◆ **Work to complete**
Would you please copy every line below that includes the string "конкурс"?

◆ **Data excerpts**
..........
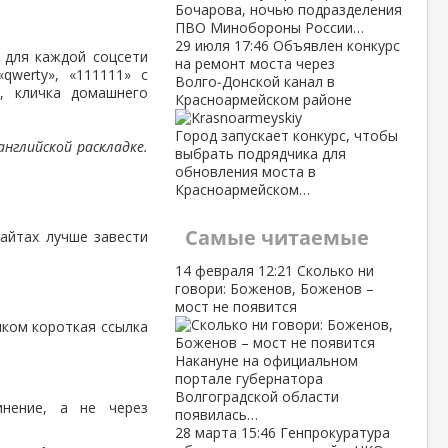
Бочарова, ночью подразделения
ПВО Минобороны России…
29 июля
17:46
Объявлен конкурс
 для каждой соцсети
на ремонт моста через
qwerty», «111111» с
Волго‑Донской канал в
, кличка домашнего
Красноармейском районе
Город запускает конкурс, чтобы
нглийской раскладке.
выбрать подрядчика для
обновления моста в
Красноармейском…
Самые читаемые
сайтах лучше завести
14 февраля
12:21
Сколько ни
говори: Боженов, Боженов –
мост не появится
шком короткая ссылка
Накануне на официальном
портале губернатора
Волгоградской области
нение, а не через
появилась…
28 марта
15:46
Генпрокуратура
..........
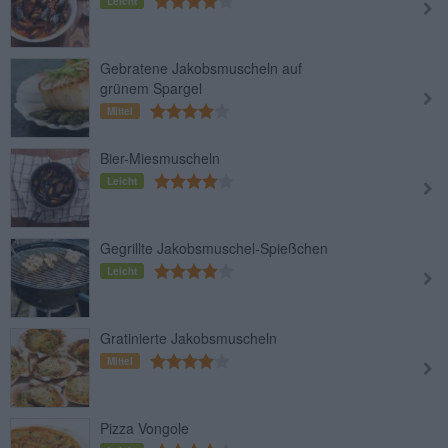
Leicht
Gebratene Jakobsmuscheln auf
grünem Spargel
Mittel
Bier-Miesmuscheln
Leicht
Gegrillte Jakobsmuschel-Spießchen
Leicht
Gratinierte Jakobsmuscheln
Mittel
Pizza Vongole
..........
◆ **Solved exercise**
Объявлен конкурс
Город запускает конкурс, чтобы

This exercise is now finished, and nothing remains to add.